[Extracted data entries]
_ _ _ _ _
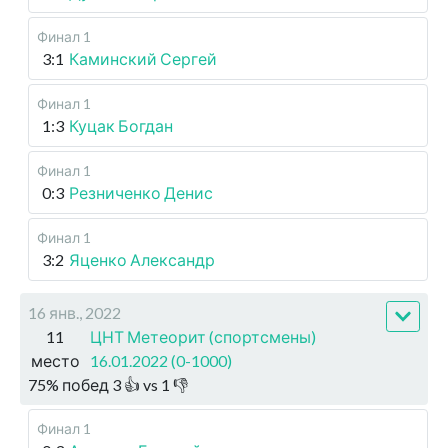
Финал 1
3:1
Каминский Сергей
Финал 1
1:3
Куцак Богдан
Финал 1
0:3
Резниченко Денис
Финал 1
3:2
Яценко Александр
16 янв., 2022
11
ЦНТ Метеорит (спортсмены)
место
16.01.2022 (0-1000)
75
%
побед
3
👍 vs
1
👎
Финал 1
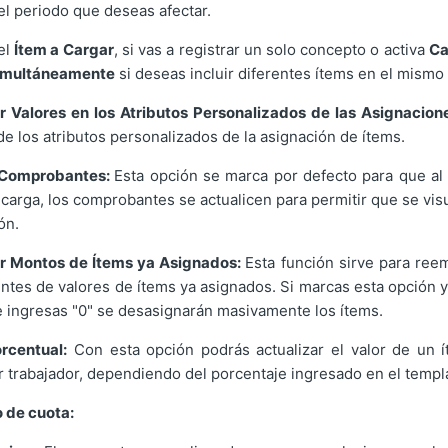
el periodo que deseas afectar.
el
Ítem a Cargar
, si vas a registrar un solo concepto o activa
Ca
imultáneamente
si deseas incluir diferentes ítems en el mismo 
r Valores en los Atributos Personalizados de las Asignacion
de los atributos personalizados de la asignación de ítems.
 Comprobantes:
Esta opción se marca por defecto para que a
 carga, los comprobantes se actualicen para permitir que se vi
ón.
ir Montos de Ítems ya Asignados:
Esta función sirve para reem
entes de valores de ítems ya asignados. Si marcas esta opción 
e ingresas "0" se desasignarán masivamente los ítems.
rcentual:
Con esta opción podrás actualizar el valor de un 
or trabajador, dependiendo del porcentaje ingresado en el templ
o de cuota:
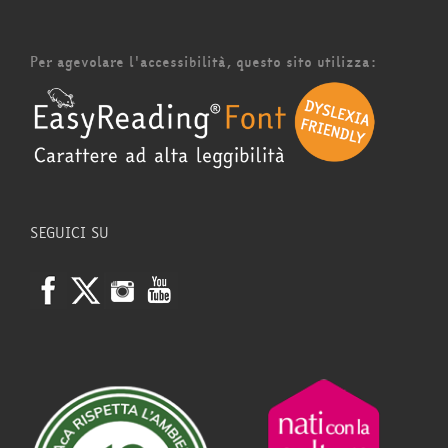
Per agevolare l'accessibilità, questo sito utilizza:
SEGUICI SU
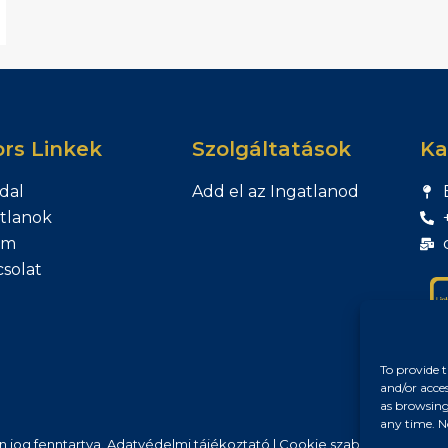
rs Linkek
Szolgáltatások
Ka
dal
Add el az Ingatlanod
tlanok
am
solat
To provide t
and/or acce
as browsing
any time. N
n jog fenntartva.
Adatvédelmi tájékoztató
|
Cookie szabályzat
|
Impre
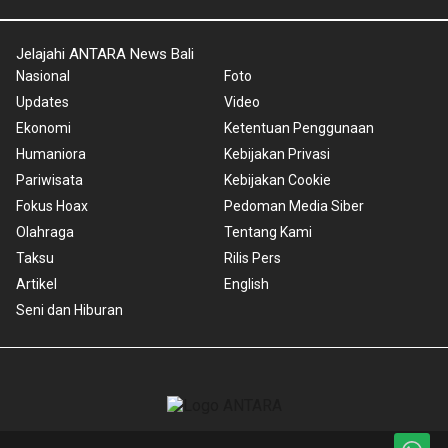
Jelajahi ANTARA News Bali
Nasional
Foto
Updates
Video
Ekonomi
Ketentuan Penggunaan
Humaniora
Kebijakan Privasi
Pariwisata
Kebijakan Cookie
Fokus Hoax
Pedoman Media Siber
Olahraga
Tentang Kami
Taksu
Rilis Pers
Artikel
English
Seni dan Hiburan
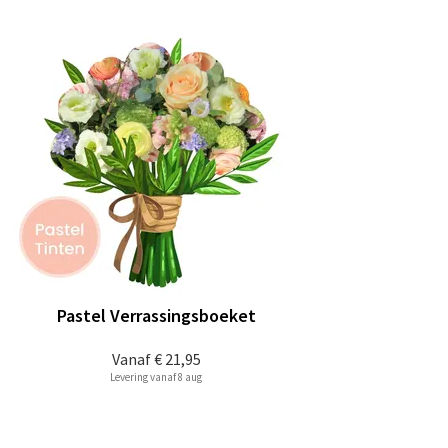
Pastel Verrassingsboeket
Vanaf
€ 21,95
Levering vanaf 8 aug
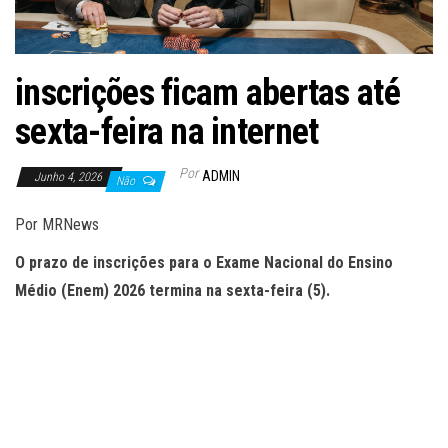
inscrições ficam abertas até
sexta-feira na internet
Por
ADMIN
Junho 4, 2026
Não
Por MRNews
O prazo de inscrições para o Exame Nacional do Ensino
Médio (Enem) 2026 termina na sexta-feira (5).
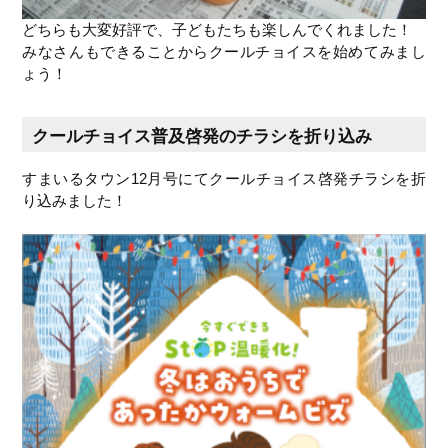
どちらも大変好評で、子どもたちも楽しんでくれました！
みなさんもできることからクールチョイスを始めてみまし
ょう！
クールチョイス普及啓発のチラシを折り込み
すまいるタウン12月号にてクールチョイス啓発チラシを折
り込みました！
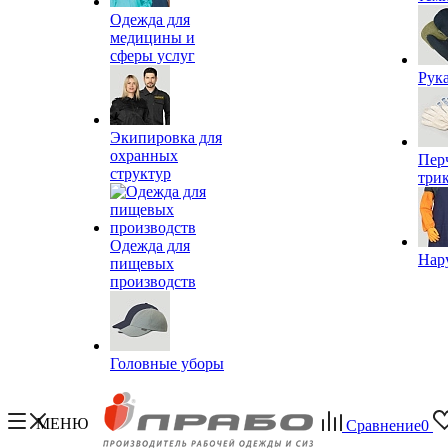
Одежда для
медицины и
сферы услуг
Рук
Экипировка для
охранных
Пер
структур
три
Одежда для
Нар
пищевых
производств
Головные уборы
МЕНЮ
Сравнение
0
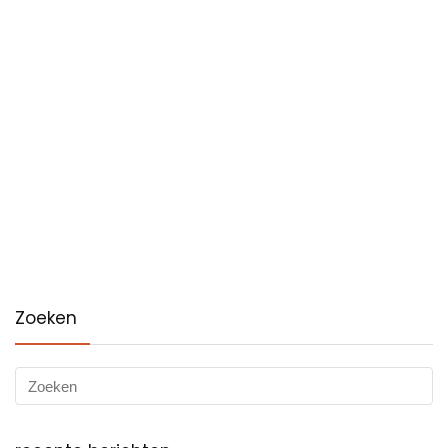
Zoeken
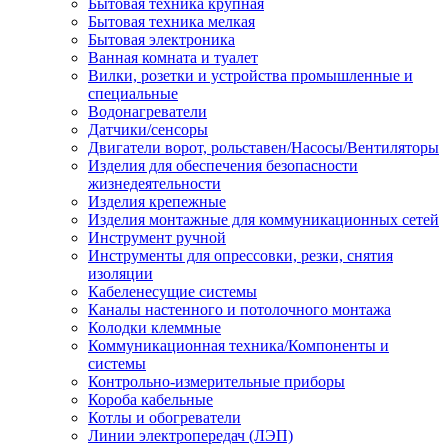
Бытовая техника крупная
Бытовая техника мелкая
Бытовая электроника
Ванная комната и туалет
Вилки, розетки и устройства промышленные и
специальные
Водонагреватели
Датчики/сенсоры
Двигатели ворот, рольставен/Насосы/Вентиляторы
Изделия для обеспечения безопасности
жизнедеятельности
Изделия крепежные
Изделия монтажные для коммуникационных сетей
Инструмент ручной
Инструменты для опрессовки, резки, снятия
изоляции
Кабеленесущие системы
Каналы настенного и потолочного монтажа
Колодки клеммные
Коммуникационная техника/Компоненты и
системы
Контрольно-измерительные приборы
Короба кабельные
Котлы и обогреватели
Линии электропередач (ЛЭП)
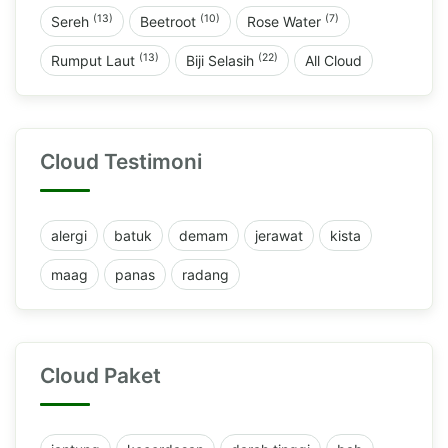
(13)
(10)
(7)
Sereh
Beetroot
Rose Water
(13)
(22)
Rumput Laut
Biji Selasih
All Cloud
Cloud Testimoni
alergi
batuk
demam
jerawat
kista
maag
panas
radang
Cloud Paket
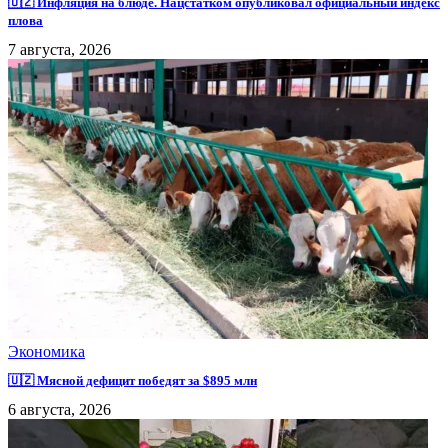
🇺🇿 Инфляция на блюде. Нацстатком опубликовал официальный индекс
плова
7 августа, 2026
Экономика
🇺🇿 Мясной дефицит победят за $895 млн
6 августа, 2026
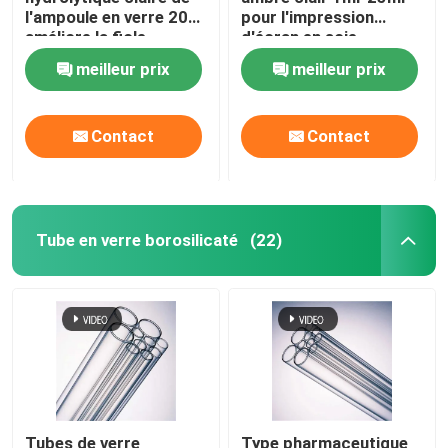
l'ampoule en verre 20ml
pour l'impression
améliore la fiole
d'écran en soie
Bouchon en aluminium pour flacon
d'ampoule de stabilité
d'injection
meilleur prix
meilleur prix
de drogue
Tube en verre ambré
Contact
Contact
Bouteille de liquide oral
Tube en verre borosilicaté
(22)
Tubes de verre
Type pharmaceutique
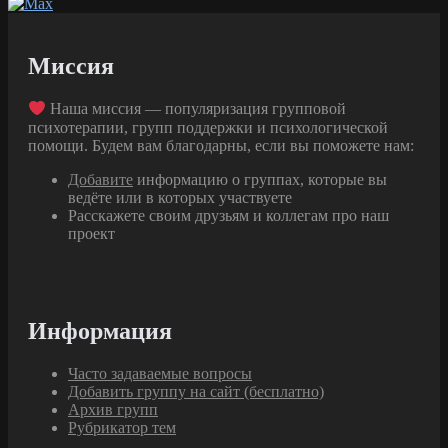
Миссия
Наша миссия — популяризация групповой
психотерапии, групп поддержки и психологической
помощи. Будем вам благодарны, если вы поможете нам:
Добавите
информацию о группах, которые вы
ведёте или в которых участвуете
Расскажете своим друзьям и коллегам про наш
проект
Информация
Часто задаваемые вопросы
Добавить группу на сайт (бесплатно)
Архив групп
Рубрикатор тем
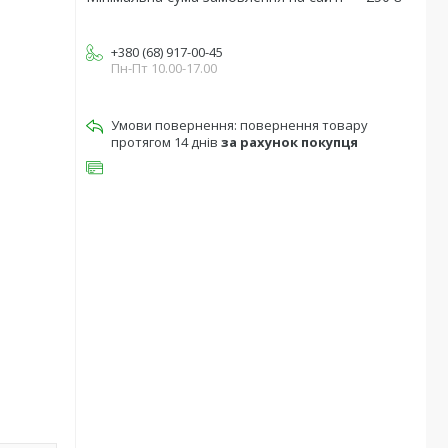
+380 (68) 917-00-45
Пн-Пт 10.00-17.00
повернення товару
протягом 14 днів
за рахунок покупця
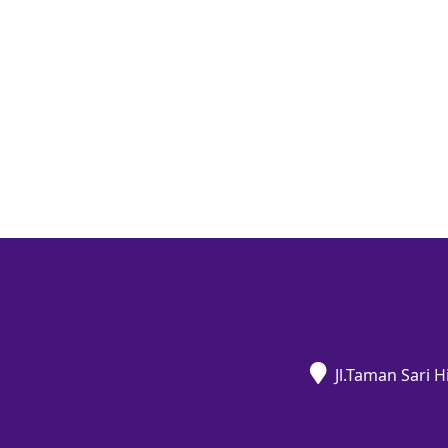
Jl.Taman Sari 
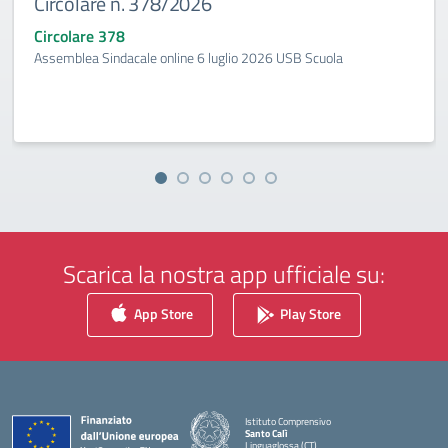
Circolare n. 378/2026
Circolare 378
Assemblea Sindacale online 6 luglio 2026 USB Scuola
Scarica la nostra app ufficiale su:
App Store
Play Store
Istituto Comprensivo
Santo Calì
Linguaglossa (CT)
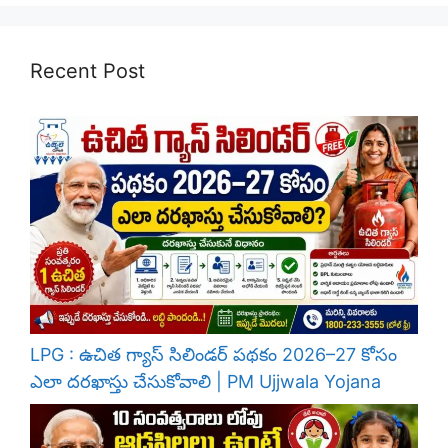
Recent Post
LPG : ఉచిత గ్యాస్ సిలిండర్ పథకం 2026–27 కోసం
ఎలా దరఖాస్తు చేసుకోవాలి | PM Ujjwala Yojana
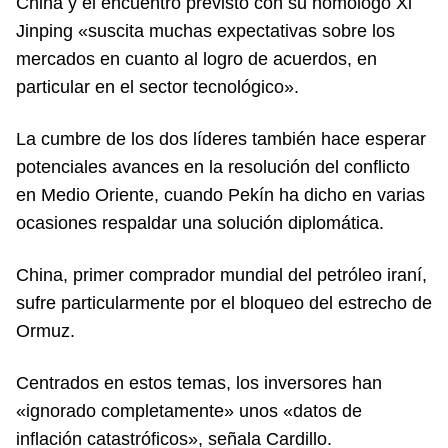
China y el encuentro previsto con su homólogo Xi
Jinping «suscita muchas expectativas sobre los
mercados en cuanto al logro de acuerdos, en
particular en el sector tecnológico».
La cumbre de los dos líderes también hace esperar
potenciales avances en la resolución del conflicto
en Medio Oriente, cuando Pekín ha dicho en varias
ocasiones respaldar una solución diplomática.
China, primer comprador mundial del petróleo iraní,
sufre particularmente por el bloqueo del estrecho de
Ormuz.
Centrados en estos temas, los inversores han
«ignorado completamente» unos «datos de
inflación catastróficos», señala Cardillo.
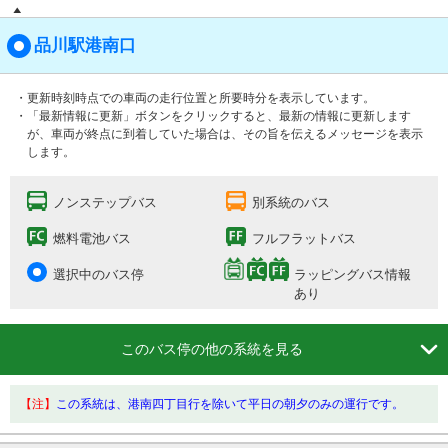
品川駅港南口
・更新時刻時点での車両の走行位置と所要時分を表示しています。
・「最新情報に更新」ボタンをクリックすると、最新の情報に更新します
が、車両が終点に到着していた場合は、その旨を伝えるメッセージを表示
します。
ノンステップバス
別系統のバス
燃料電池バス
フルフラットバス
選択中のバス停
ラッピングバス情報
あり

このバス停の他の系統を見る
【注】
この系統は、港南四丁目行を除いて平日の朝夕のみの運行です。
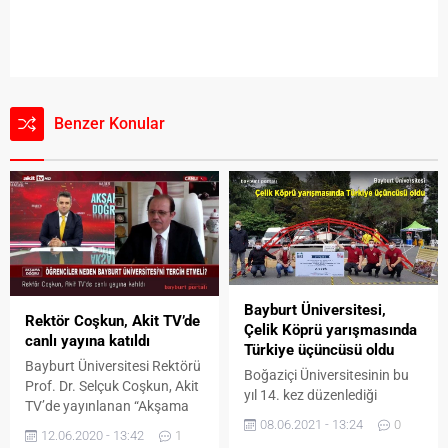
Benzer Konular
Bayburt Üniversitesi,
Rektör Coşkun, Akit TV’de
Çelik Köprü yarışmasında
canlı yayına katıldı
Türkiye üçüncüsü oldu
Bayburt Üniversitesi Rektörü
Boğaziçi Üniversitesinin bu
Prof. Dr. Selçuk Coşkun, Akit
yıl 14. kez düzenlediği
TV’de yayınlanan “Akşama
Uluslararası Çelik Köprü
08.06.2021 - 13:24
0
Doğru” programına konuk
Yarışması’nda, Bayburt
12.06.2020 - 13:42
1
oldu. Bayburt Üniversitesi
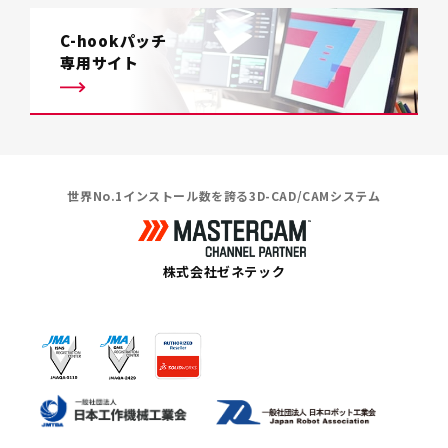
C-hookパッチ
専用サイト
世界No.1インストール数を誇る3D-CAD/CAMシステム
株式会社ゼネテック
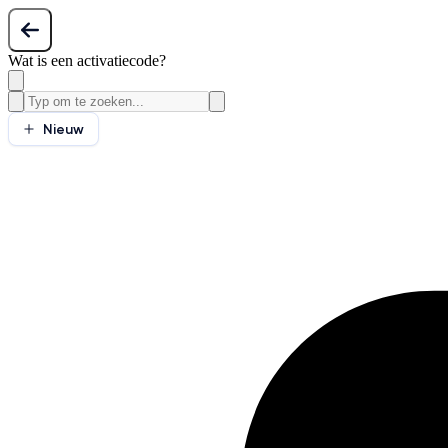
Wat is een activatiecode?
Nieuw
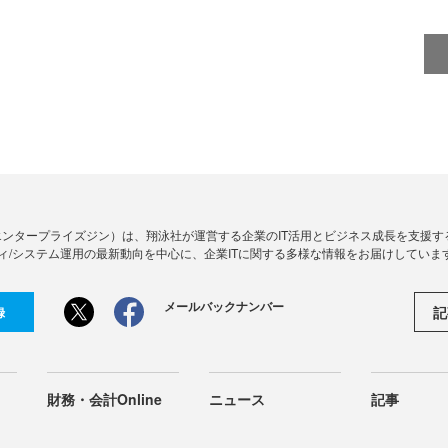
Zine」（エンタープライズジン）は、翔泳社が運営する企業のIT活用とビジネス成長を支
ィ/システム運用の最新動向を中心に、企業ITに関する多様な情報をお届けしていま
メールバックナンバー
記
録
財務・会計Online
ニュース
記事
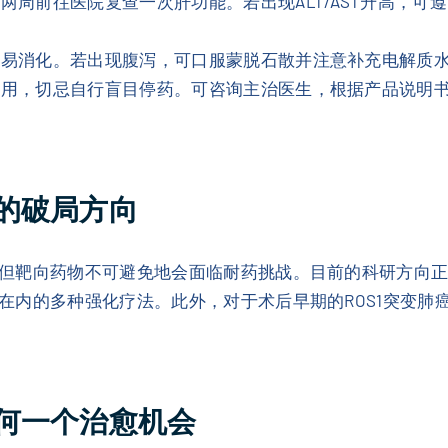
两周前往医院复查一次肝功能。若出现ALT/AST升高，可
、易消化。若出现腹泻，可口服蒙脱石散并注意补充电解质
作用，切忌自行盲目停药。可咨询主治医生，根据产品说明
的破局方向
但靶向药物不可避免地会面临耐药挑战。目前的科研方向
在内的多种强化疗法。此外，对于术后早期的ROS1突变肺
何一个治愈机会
_ _ _ _ _
**About this exercise**
Copy, from the lines above, each one that holds "para".

**Answer to the problem**
Esta opción se marca por defecto para que a
 carga, los comprobantes se actualicen para permitir que se vi
Esta función sirve para reem
O prazo de inscrições para o Exame Nacional do Ensino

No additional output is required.